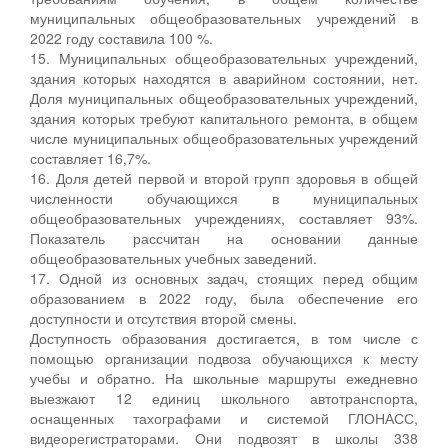
муниципальных общеобразовательных учреждений в
2022 году составила 100 %.
15. Муниципальных общеобразовательных учреждений,
здания которых находятся в аварийном состоянии, нет.
Доля муниципальных общеобразовательных учреждений,
здания которых требуют капитального ремонта, в общем
числе муниципальных общеобразовательных учреждений
составляет 16,7%.
16. Доля детей первой и второй групп здоровья в общей
численности обучающихся в муниципальных
общеобразовательных учреждениях, составляет 93%.
Показатель рассчитан на основании данные
общеобразовательных учебных заведений.
17. Одной из основных задач, стоящих перед общим
образованием в 2022 году, была обеспечение его
доступности и отсутствия второй смены.
Доступность образования достигается, в том числе с
помощью организации подвоза обучающихся к месту
учебы и обратно. На школьные маршруты ежедневно
выезжают 12 единиц школьного автотранспорта,
оснащенных тахографами и системой ГЛОНАСС,
видеорегистраторами. Они подвозят в школы 338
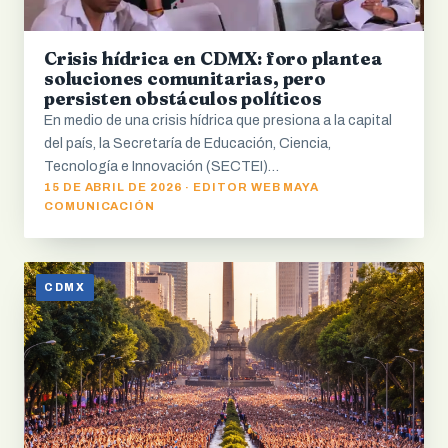
Crisis hídrica en CDMX: foro plantea
soluciones comunitarias, pero
persisten obstáculos políticos
En medio de una crisis hídrica que presiona a la capital
del país, la Secretaría de Educación, Ciencia,
Tecnología e Innovación (SECTEI)…
15 DE ABRIL DE 2026 · EDITOR WEB MAYA
COMUNICACIÓN
CDMX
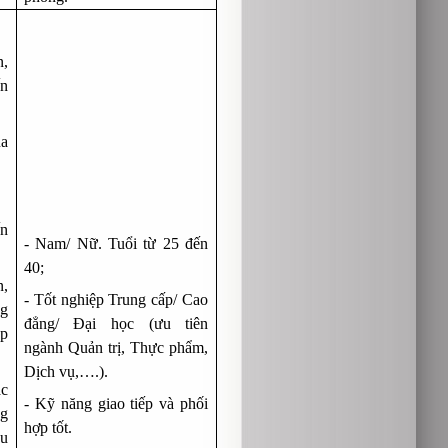
n,
ến
ủa
ến
- Nam/ Nữ. Tuổi từ 25 đến
40;
n,
- Tốt nghiệp Trung cấp/ Cao
ng
đẳng/ Đại học (ưu tiên
ọp
ngành Quản trị, Thực phẩm,
Dịch vụ,….).
́c
- Kỹ năng giao tiếp và phối
ng
hợp tốt.
êu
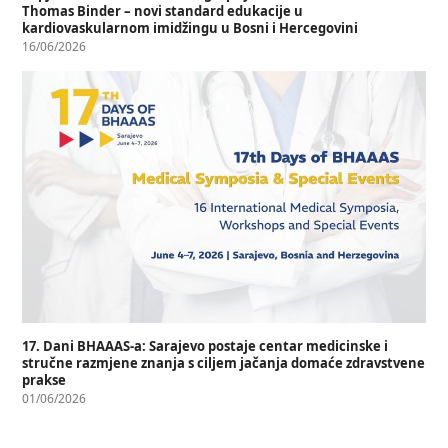
Thomas Binder – novi standard edukacije u
kardiovaskularnom imidžingu u Bosni i Hercegovini
16/06/2026
17. Dani BHAAAS-a: Sarajevo postaje centar medicinske i
stručne razmjene znanja s ciljem jačanja domaće zdravstvene
prakse
01/06/2026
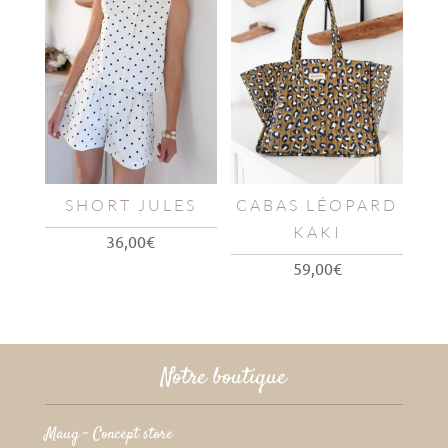
SHORT JULES
CABAS LÉOPARD
KAKI
36,00
€
59,00
€
Notre boutique
Maug – Concept store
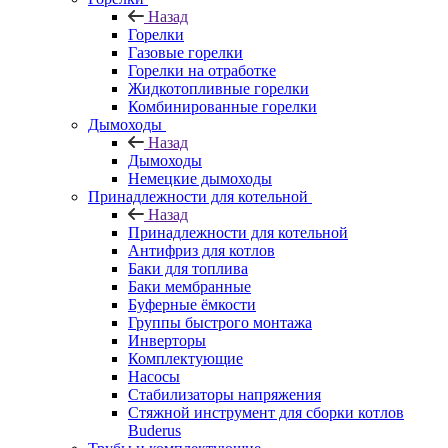
Назад
Горелки
Газовые горелки
Горелки на отработке
Жидкотопливные горелки
Комбинированные горелки
Дымоходы
Назад
Дымоходы
Немецкие дымоходы
Принадлежности для котельной
Назад
Принадлежности для котельной
Антифриз для котлов
Баки для топлива
Баки мембранные
Буферные ёмкости
Группы быстрого монтажа
Инверторы
Комплектующие
Насосы
Стабилизаторы напряжения
Стяжной инструмент для сборки котлов
Buderus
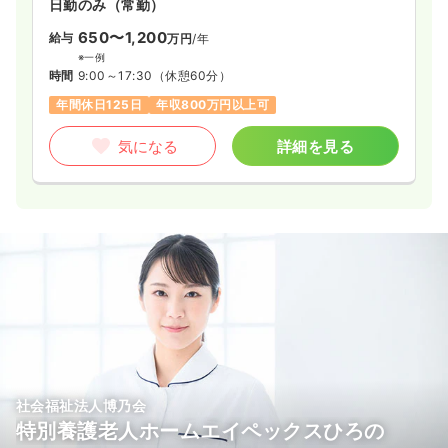
日勤のみ（常勤）
約0.4％となっています。
650〜1,200
給与
万円
/年
※一例
時間
9:00～17:30
（休憩60分）
年間休日125日
年収800万円以上可
気になる
詳細を見る
社会福祉法人博乃会
特別養護老人ホームエイペックスひろの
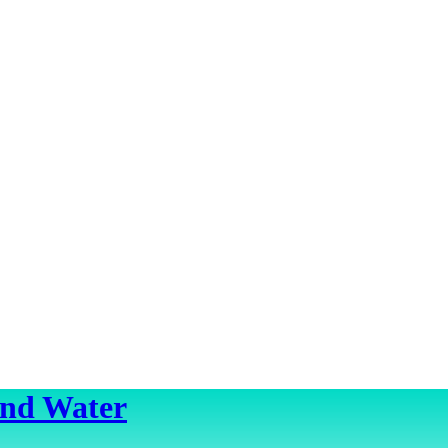
ond Water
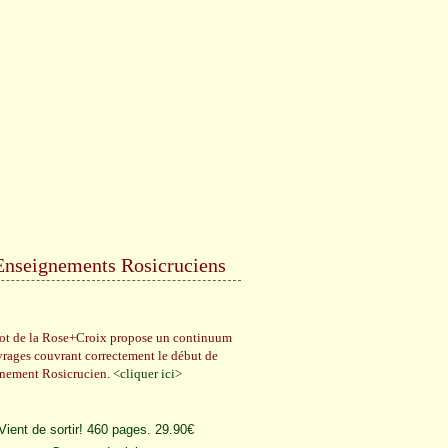
Enseignements Rosicruciens
rot de la Rose+Croix propose un continuum
vrages couvrant correctement le début de
gnement Rosicrucien.
<cliquer ici>
Vient de sortir! 460 pages. 29.90€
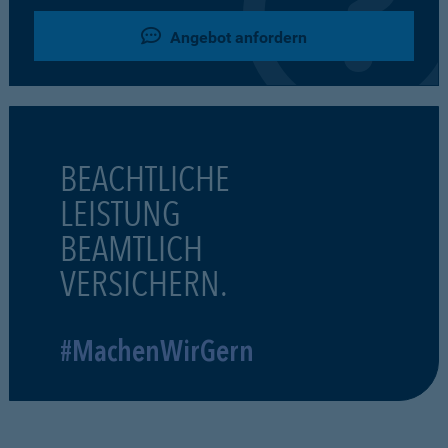
Angebot anfordern
BEACHTLICHE
LEISTUNG
BEAMTLICH
VERSICHERN.
#MachenWirGern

|---|

> Work instruction
Transcribe the listing in full. Omit the pictures and keep every line exact.

> Worked solution
муниципальных общеобразовательных учреждений в
2022 году составила 100 %.
15. Муниципальных общеобразовательных учреждений,
здания которых находятся в аварийном состоянии, нет.
Доля муниципальных общеобразовательных учреждений,
здания которых требуют капитального ремонта, в общем
числе муниципальных общеобразовательных учреждений
составляет 16,7%.
16. Доля детей первой и второй групп здоровья в общей
численности обучающихся в муниципальных
общеобразовательных учреждениях, составляет 93%.
Показатель рассчитан на основании данные
общеобразовательных учебных заведений.
17. Одной из основных задач, стоящих перед общим
образованием в 2022 году, была обеспечение его
доступности и отсутствия второй смены.
Доступность образования достигается, в том числе с
помощью организации подвоза обучающихся к месту
учебы и обратно. На школьные маршруты ежедневно
выезжают 12 единиц школьного автотранспорта,
оснащенных тахографами и системой ГЛОНАСС,
видеорегистраторами. Они подвозят в школы 338
Crisis hídrica en CDMX: foro plantea
soluciones comunitarias, pero
persisten obstáculos políticos
En medio de una crisis hídrica que presiona a la capital
del país, la Secretaría de Educación, Ciencia,
Tecnología e Innovación (SECTEI)…
15 DE ABRIL DE 2026 · EDITOR WEB MAYA
COMUNICACIÓN
CDMX
n,
ến
ủa
ến
- Nam/ Nữ. Tuổi từ 25 đến
40;
n,
- Tốt nghiệp Trung cấp/ Cao
ng
đẳng/ Đại học (ưu tiên
ọp
ngành Quản trị, Thực phẩm,
Dịch vụ,….).
́c
- Kỹ năng giao tiếp và phối
ng
hợp tốt.
êu
Thomas Binder – novi standard edukacije u
kardiovaskularnom imidžingu u Bosni i Hercegovini
16/06/2026
17. Dani BHAAAS-a: Sarajevo postaje centar medicinske i
stručne razmjene znanja s ciljem jačanja domaće zdravstvene
prakse
01/06/2026
SHORT JULES
CABAS LÉOPARD
KAKI
36,00
€
59,00
€
Notre boutique
Maug – Concept store
Назад
Горелки
Газовые горелки
Горелки на отработке
Жидкотопливные горелки
Комбинированные горелки
Дымоходы
Назад
Дымоходы
Немецкие дымоходы
Принадлежности для котельной
Назад
Принадлежности для котельной
Антифриз для котлов
Баки для топлива
Баки мембранные
Буферные ёмкости
Группы быстрого монтажа
Инверторы
Комплектующие
Насосы
Стабилизаторы напряжения
Стяжной инструмент для сборки котлов
Buderus
日勤のみ（常勤）
約0.4％となっています。
650〜1,200
給与
万円
/年
※一例
時間
9:00～17:30
（休憩60分）
年間休日125日
年収800万円以上可
気になる
詳細を見る
社会福祉法人博乃会
特別養護老人ホームエイペックスひろの
ond Water
Enseignements Rosicruciens
rot de la Rose+Croix propose un continuum
vrages couvrant correctement le début de
gnement Rosicrucien.
<cliquer ici>
Vient de sortir! 460 pages. 29.90€
Angebot anfordern
BEACHTLICHE
LEISTUNG
BEAMTLICH
VERSICHERN.
#MachenWirGern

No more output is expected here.